-------- MATERIAL FOR THIS TASK
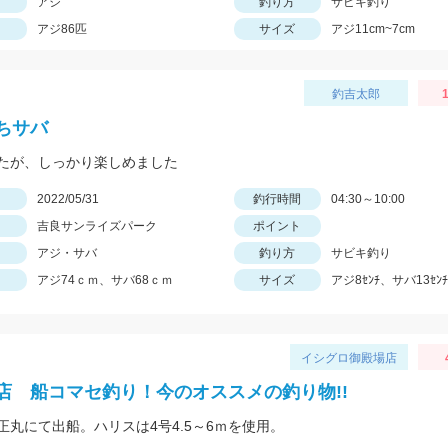
アジ
釣り方
サビキ釣り
アジ86匹
サイズ
アジ11cm~7cm
釣吉太郎
1
ちサバ
たが、しっかり楽しめました
日
2022/05/31
釣行時間
04:30～10:00
吉良サンライズパーク
ポイント
アジ・サバ
釣り方
サビキ釣り
アジ74ｃｍ、サバ68ｃｍ
サイズ
アジ8ｾﾝﾁ、サバ13ｾﾝﾁ
イシグロ御殿場店
店 船コマセ釣り！今のオススメの釣り物!!
正丸にて出船。ハリスは4号4.5～6ｍを使用。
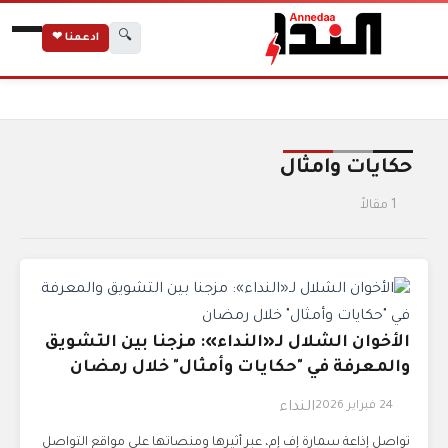
🔍
ادعمنا ❤
الرئيسية
الوسوم
حكايات وامثال
حكايات وامثال
1 مقالاً
الأخوان الشلال لـ«النداء»: مزجنا بين التشويق
والمعرفة في "حكايات وأمثال" خلال رمضان
24 فبراير 2026
النداء
تواصل إذاعة سمارة إف إم، عبر أثيرها ومنصاتها على مواقع التواصل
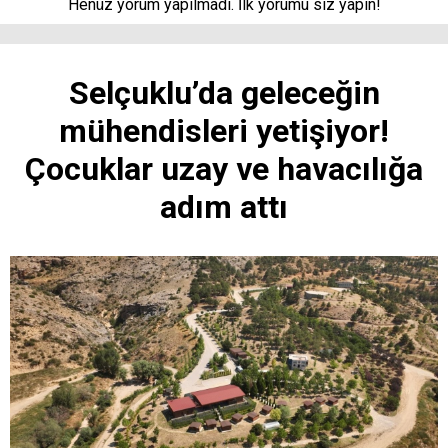
Henüz yorum yapılmadı. İlk yorumu siz yapın!
Selçuklu’da geleceğin
mühendisleri yetişiyor!
Çocuklar uzay ve havacılığa
adım attı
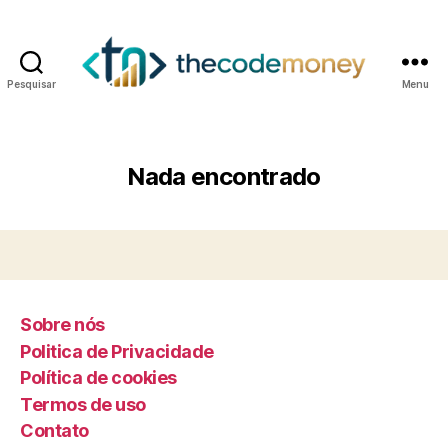
Pesquisar
Menu
Nada encontrado
Sobre nós
Politica de Privacidade
Política de cookies
Termos de uso
Contato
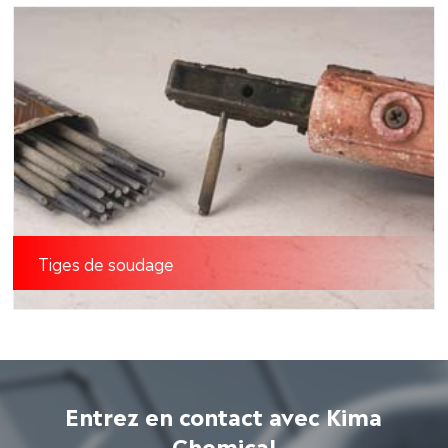
Tiges de soudage
Entrez en contact avec Kima
Chemical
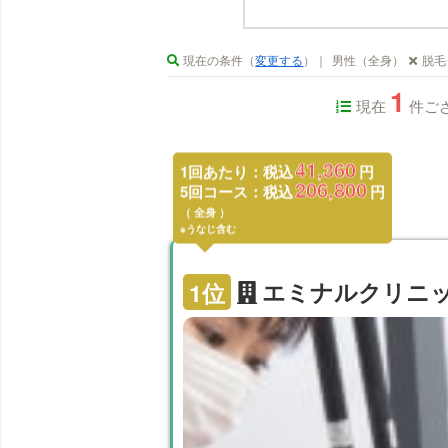
現在の条件（
変更する
）｜
男性（全身）
脱毛
1
現在
件ご
41,360
1回あたり：税込
円
206,800
5回コース：税込
円
全身
※うなじ含む
1
位
エミナルクリニ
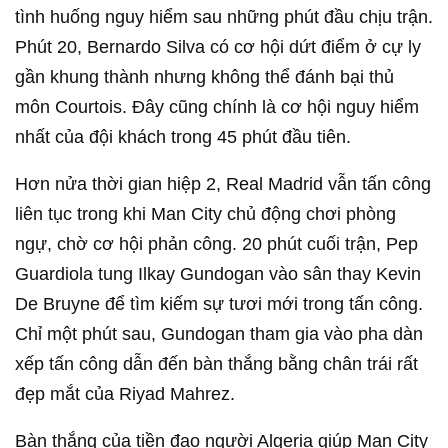
tình huống nguy hiểm sau những phút đầu chịu trận.
Phút 20, Bernardo Silva có cơ hội dứt điểm ở cự ly
gần khung thành nhưng không thể đánh bại thủ
môn Courtois. Đây cũng chính là cơ hội nguy hiểm
nhất của đội khách trong 45 phút đầu tiên.
Hơn nửa thời gian hiệp 2, Real Madrid vẫn tấn công
liên tục trong khi Man City chủ động chơi phòng
ngự, chờ cơ hội phản công. 20 phút cuối trận, Pep
Guardiola tung Ilkay Gundogan vào sân thay Kevin
De Bruyne để tìm kiếm sự tươi mới trong tấn công.
Chỉ một phút sau, Gundogan tham gia vào pha dàn
xếp tấn công dẫn đến bàn thắng bằng chân trái rất
đẹp mắt của Riyad Mahrez.
Bàn thắng của tiền đạo người Algeria giúp Man City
----------------
◆ EXERCISE PROMPT: Would you restate, word for word and with no pictures, only the lines from the opening of the material through the line with "تواصل إذاعة سمارة", both included?

◆ WRITTEN RESPONSE:
アジ
釣り方
サビキ釣り
アジ86匹
サイズ
アジ11cm~7cm
釣吉太郎
1
ちサバ
たが、しっかり楽しめました
日
2022/05/31
釣行時間
04:30～10:00
吉良サンライズパーク
ポイント
アジ・サバ
釣り方
サビキ釣り
アジ74ｃｍ、サバ68ｃｍ
サイズ
アジ8ｾﾝﾁ、サバ13ｾﾝﾁ
イシグロ御殿場店
店 船コマセ釣り！今のオススメの釣り物!!
正丸にて出船。ハリスは4号4.5～6ｍを使用。
🔍
ادعمنا ❤
الرئيسية
الوسوم
حكايات وامثال
حكايات وامثال
1 مقالاً
الأخوان الشلال لـ«النداء»: مزجنا بين التشويق
والمعرفة في "حكايات وأمثال" خلال رمضان
24 فبراير 2026
النداء
تواصل إذاعة سمارة إف إم، عبر أثيرها ومنصاتها على مواقع التواصل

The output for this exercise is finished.